#### Task prompt
Beginning with the line containing "MAP LOCATION" and going on through the line containing "Blais had the mis", the lines below are to be returned exactly, pictures excluded and nothing added.

= = = =

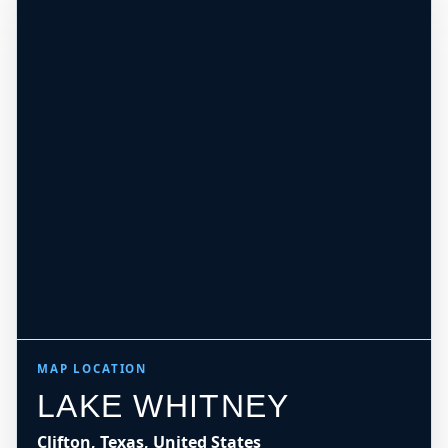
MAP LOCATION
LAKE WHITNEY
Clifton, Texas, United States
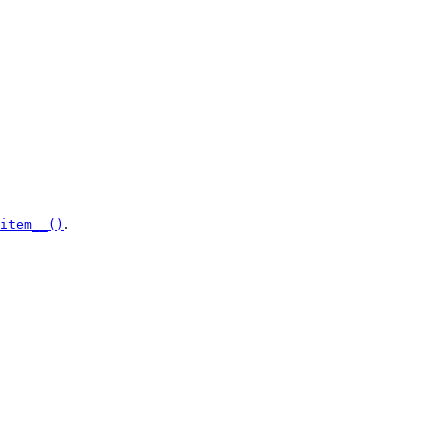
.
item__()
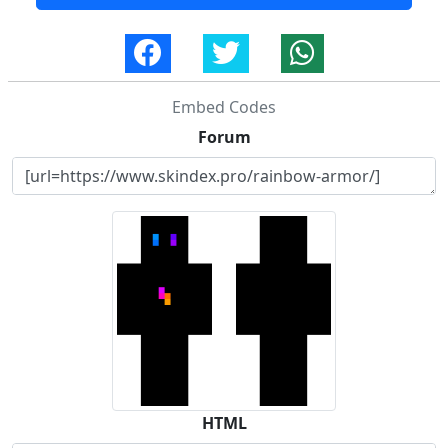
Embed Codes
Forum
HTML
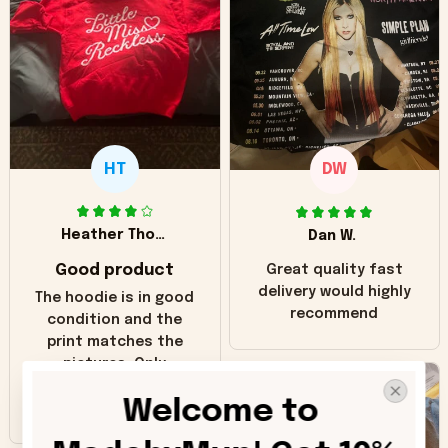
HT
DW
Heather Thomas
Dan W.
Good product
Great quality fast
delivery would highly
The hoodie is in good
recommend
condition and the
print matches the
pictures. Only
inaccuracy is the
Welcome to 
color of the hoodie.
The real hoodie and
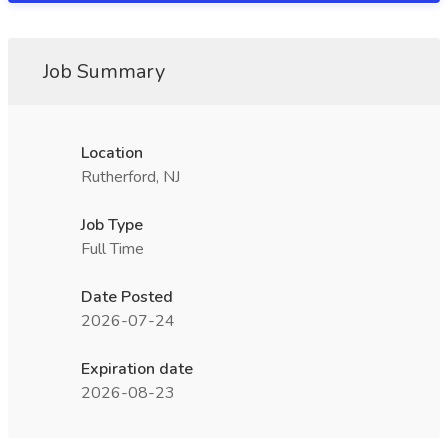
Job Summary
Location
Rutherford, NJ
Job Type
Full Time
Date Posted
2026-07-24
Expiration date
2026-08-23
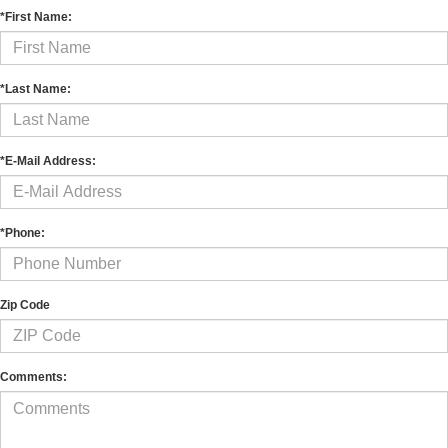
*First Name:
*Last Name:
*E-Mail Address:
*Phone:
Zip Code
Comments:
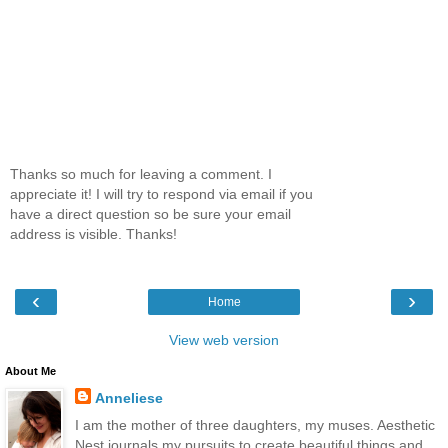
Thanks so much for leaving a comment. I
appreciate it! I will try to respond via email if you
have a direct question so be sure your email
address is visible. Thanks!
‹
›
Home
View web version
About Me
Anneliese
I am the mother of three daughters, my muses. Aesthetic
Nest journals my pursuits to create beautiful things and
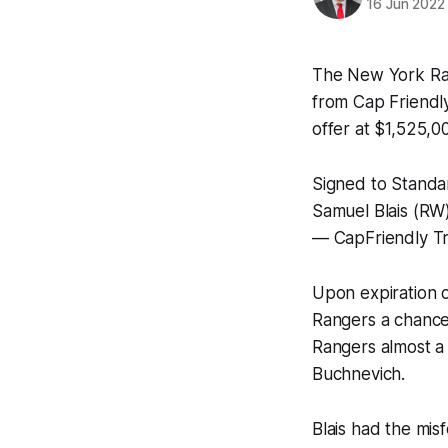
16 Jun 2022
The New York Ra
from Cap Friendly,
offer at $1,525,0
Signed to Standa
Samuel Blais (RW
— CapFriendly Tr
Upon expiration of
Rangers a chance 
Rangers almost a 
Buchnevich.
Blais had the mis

= = = =

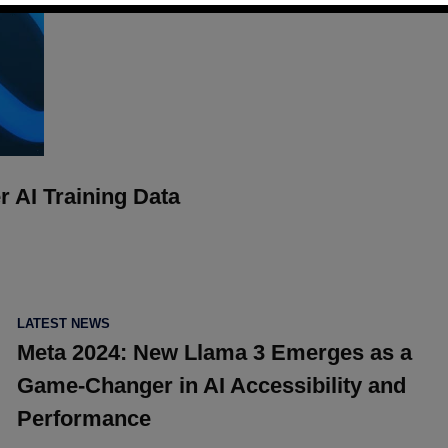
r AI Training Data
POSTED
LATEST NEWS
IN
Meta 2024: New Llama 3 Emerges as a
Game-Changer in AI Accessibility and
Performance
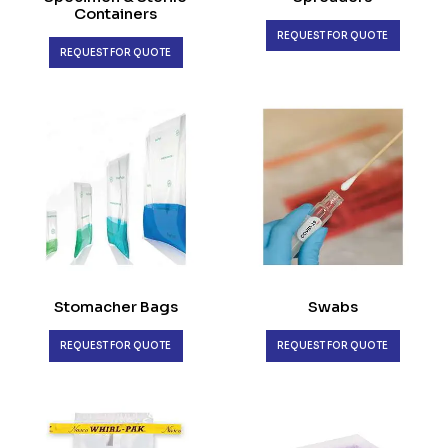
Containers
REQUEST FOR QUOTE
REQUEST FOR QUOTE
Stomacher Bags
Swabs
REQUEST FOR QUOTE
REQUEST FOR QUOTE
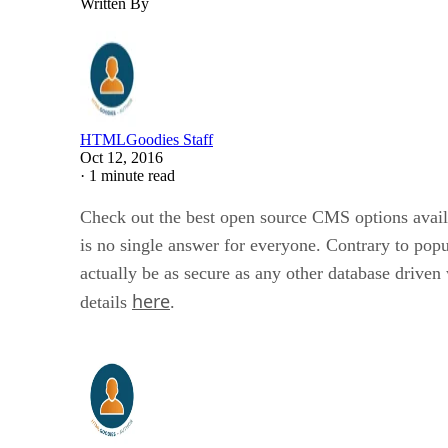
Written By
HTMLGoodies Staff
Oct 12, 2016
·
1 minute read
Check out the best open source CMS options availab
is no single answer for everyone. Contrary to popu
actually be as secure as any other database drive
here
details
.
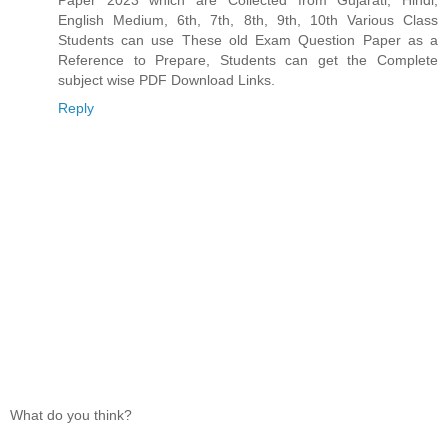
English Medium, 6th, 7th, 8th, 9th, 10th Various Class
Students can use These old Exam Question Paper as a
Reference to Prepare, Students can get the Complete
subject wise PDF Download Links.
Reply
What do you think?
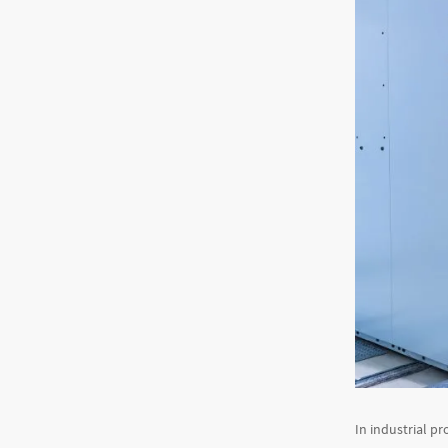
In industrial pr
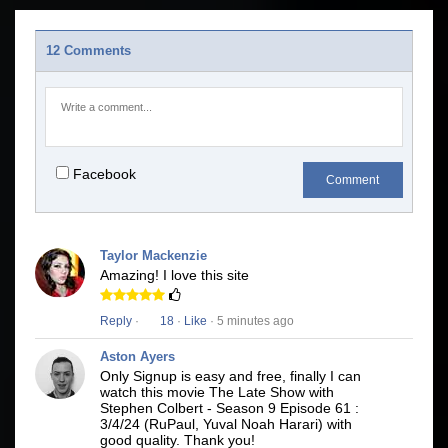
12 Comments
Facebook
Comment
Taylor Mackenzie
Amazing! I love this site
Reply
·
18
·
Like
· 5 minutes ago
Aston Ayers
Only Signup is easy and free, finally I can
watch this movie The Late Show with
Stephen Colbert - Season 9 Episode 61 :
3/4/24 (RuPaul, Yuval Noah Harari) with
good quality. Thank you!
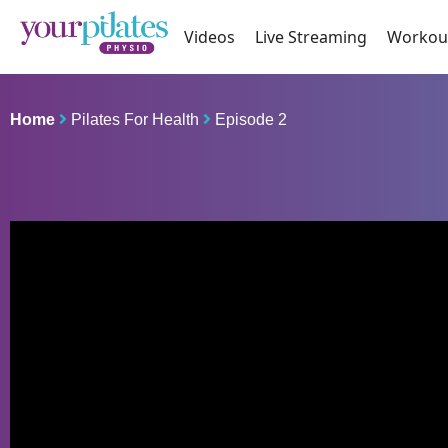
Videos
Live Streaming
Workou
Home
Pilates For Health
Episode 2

= = = =

#### Solution below
MAP LOCATION
LAKE WHITNEY
Clifton, Texas, United States
.
item__()
Embed Codes
Forum
HTML
HT
DW
Heather Thomas
Dan W.
Good product
Great quality fast
delivery would highly
The hoodie is in good
recommend
condition and the
print matches the
pictures. Only
inaccuracy is the
Welcome to 
color of the hoodie.
The real hoodie and
Job Summary
Location
Rutherford, NJ
Job Type
Full Time
Date Posted
2026-07-24
Expiration date
2026-08-23
*First Name:
*Last Name:
*E-Mail Address:
*Phone:
Zip Code
Comments:
Thanks so much for leaving a comment. I
appreciate it! I will try to respond via email if you
have a direct question so be sure your email
address is visible. Thanks!
‹
›
Home
View web version
About Me
Anneliese
I am the mother of three daughters, my muses. Aesthetic
Nest journals my pursuits to create beautiful things and
16 Jun 2022
The New York Ra
from Cap Friendly,
offer at $1,525,0
Signed to Standa
Samuel Blais (RW
— CapFriendly Tr
Upon expiration of
Rangers a chance 
Rangers almost a 
Buchnevich.
Blais had the mis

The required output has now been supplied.